Sadly, the ascension is regularly neglected or forgotten. The ascension is surely essential to NT theology, but what did it mean in the first century? And what role did it play in Luke’s writings, in which it is found? This is where Ascent into Heaven in Luke-Acts: New Explorations of Luke’s Narrative Hinge comes into play. The book has two goals. First, to consider ancient contexts that may have influenced Luke’s presentation of Jesus’ ascent. Second, to consider the importance of the ascension narratives within the larger work of Luke-Acts.

Ascent Into Heaven in Luke-Acts

  1. Arie Zwiep surveys the past twenty years of scholarship on the ascension, noting the most important and controversial issues.
  2. Steve Walton compares the ascension of Jesus with those of Enoch and Elijah’s own ascensions, arguing that there are striking similarities between Elijah’s and Jesus’.
  3. Joshua Jipp considers Luke’s use of the Psalms to portray Jesus as enthroned messianic king.
  4. David Bryan first notes that the cosmological and hierarchical conceptions found in Second Temple Jewish literature are also seen in Luke’s ascension narratives, and then considers the implications.
  5. James Buchanan Wallace compares Jesus’ ascension with Greco-Roman ascension stories, noting that these ascent stories emphasize the benefits given to one’s followers, rather than the status of the ascended individual.
  6. Moving to consider the ascension within Luke-Acts, Stanley Porter argues that the two accounts of Jesus’ ascent in Luke-Acts are not at odds, and thus are not evidence of multiple authors or a lack of unity in Luke-Acts.
  7. Jesus considered His ministry as bringing the restoration of Israel. But what role did the ascension play in this mission? David Pao considers this very question.
  8. Matthew Sleeman examines the implications of spatial theory for our understanding of the ascension.
  9. Charles Anderson presents Jesus’ ascension as a right-ordering of fallen creation.
  10. Rick Strelan argues that cultic practices of the first century determined Luke’s presentation of Jesus’ ascension. In other words, the account is driven not by historical recollection but to harmonize with the established liturgy of the ancient church.
  11. Finally, Douglas Fallow responds to the essays from the perspective of a theologian rather than biblical scholar. His critique will be noted below.

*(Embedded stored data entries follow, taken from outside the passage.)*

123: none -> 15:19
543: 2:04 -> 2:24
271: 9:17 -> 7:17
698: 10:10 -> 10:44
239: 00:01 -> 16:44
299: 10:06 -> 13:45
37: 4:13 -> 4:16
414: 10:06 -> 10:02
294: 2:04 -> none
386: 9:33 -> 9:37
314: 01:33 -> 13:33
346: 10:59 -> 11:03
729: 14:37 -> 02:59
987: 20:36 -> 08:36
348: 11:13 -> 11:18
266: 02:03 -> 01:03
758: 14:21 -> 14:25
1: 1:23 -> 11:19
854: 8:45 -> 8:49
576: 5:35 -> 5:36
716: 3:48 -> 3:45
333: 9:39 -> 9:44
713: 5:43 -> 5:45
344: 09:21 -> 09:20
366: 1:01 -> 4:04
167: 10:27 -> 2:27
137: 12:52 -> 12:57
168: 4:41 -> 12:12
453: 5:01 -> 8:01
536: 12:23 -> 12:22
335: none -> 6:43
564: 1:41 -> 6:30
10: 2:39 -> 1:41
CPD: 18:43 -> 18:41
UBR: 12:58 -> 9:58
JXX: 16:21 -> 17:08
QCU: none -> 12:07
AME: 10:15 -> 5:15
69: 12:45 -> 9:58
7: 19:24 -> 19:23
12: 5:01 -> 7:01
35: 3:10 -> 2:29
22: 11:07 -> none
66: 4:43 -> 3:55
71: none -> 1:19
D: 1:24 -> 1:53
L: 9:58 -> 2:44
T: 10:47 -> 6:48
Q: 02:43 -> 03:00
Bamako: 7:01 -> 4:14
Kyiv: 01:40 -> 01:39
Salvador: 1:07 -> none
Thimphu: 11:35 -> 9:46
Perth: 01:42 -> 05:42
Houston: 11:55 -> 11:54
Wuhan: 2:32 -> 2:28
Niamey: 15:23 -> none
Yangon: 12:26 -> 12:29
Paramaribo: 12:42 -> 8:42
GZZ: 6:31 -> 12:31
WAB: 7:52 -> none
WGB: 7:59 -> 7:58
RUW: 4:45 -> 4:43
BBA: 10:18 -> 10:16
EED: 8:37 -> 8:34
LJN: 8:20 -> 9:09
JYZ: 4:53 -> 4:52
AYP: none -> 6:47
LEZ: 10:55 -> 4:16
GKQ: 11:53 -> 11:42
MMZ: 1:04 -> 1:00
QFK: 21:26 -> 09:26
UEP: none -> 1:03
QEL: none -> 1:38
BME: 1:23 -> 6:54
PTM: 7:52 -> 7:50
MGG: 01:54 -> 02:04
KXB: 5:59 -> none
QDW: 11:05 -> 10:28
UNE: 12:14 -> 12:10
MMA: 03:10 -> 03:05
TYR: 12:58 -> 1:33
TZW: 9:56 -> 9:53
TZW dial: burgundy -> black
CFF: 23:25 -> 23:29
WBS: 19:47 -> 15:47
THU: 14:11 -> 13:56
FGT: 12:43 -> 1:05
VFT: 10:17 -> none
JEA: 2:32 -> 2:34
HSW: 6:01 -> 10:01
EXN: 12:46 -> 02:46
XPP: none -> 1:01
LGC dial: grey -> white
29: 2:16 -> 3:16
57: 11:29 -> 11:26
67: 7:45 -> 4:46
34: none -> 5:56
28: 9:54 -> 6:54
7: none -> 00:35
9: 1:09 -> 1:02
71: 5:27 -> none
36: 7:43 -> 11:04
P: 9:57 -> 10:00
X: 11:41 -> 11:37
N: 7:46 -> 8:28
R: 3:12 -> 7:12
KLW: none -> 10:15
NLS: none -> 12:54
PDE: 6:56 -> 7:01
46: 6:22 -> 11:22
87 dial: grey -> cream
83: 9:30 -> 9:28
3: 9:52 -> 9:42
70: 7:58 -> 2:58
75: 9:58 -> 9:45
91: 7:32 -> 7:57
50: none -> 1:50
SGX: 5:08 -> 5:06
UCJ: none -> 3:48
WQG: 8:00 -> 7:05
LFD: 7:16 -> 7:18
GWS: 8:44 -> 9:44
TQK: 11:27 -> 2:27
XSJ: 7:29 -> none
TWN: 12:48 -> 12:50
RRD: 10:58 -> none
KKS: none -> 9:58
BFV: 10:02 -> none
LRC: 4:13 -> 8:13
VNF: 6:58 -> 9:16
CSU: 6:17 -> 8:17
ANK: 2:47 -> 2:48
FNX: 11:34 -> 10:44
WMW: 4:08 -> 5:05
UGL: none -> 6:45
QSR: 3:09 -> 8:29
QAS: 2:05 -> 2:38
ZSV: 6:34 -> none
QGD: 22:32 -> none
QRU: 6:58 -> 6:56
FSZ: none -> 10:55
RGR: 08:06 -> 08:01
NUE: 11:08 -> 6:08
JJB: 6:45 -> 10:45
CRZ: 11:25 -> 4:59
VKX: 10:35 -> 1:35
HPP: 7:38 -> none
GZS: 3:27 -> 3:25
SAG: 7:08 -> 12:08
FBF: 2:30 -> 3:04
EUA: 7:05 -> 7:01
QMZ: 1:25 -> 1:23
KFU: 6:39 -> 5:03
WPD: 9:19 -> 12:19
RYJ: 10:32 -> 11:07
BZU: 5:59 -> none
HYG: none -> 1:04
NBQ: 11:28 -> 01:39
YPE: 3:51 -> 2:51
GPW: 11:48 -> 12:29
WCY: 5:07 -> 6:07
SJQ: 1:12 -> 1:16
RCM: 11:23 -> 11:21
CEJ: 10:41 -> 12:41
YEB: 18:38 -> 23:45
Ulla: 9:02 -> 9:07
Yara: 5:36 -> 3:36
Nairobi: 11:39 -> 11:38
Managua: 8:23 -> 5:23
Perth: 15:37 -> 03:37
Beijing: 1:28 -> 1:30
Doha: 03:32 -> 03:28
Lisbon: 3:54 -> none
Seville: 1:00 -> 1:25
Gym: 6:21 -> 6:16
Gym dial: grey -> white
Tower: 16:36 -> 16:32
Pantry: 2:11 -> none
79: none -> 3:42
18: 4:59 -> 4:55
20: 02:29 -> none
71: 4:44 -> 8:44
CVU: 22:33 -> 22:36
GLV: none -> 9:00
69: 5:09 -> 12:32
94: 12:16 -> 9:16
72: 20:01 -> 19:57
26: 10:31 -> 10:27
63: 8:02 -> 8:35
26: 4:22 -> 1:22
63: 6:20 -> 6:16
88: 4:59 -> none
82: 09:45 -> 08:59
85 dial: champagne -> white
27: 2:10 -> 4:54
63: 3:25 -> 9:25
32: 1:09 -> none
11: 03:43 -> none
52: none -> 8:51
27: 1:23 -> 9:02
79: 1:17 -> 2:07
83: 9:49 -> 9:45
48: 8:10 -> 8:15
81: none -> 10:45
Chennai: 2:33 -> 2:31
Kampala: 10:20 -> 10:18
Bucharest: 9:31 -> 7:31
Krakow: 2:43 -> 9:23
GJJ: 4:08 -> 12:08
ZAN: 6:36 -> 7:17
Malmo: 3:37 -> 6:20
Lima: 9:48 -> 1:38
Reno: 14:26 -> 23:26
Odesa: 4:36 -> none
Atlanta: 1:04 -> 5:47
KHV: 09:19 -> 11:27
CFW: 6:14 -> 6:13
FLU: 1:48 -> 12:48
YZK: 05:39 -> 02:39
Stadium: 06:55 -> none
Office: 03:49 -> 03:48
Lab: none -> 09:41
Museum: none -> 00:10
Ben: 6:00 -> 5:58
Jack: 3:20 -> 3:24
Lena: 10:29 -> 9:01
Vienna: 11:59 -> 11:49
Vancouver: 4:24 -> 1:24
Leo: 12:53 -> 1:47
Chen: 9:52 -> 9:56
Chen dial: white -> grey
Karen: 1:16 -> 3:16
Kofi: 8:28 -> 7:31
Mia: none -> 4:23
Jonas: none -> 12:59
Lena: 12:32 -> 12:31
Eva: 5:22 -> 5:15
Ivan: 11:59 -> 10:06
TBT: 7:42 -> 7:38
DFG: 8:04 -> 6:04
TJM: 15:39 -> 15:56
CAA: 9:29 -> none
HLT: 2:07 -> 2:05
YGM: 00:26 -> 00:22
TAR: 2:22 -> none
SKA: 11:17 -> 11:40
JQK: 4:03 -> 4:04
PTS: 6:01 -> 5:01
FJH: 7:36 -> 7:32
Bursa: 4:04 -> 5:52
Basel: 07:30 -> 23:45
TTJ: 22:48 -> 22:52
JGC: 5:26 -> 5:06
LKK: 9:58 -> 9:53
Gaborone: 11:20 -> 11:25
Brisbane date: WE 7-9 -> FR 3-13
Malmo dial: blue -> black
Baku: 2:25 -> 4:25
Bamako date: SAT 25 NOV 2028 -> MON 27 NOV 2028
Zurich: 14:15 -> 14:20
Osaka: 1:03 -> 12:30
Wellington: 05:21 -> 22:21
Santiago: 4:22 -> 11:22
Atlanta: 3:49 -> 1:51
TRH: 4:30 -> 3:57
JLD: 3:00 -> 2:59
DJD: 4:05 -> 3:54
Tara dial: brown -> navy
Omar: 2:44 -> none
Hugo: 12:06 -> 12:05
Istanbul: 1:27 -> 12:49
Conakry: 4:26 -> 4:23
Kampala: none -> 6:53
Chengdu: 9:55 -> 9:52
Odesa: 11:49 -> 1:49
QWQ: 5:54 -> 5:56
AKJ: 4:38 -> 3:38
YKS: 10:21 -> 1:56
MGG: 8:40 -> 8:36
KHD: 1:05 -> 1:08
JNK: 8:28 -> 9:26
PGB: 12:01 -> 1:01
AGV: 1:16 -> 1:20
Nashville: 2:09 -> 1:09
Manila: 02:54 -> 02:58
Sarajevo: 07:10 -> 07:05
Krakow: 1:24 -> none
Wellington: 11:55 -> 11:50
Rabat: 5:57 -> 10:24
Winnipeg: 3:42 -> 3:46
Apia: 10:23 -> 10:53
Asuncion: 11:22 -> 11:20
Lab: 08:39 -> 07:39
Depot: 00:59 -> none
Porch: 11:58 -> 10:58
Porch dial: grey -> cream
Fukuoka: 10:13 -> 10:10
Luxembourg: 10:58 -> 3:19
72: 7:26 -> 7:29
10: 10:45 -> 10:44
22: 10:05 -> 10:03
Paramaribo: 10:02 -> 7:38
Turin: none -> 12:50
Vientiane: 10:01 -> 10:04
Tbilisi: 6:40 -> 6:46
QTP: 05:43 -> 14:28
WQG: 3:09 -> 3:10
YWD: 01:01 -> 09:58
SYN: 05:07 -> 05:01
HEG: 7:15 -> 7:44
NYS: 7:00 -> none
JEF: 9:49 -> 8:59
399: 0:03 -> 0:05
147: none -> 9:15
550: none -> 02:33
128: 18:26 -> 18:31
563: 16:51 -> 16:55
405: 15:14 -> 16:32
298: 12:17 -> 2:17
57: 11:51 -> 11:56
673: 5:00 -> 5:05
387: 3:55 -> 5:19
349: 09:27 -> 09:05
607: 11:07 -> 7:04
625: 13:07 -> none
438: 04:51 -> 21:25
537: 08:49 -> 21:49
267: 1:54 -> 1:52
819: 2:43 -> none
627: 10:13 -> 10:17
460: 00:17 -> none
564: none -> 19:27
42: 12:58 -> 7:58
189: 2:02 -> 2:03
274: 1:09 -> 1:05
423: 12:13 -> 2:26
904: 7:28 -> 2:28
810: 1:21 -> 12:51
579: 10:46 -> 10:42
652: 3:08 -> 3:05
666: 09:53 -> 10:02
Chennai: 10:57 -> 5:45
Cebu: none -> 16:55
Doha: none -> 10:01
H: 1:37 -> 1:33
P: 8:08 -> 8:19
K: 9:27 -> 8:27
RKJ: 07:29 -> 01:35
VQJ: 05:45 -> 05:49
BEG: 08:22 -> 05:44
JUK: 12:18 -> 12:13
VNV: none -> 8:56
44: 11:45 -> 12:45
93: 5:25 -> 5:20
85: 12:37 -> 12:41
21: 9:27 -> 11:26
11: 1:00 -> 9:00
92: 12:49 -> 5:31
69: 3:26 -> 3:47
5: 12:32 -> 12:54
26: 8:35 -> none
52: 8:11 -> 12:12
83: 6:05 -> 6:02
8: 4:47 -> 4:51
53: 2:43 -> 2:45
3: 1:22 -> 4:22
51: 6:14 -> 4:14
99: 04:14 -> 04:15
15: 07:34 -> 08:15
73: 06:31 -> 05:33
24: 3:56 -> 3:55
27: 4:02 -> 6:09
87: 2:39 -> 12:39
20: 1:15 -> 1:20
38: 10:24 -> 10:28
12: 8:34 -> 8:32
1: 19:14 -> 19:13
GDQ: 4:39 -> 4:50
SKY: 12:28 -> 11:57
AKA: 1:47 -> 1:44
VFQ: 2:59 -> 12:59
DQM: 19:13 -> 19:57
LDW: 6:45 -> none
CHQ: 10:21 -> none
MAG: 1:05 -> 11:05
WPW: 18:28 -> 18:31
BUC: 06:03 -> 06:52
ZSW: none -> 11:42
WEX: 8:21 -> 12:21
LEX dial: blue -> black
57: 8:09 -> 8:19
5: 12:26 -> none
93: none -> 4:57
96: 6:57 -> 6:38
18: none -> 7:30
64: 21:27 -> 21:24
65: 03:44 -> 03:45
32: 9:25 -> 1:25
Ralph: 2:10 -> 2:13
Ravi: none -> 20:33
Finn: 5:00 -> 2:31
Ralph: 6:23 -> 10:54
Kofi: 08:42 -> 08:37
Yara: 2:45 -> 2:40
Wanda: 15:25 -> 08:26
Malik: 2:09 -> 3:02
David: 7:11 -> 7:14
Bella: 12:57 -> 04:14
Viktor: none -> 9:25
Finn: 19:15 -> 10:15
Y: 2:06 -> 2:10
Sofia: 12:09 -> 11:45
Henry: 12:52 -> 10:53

I must admit that, brandishing my evangelical presuppositions, I was disappointed a number of the essays appeared to ignore the scriptural context at the sake of an external one. Particularly, the arguments of chapters four and nine were unnatural to the text and added little to my understanding of Luke-Acts itself. Chapter ten was uninteresting and unconvincing. More interesting were chapters that took scripture seriously; such as chapters two, three and eight.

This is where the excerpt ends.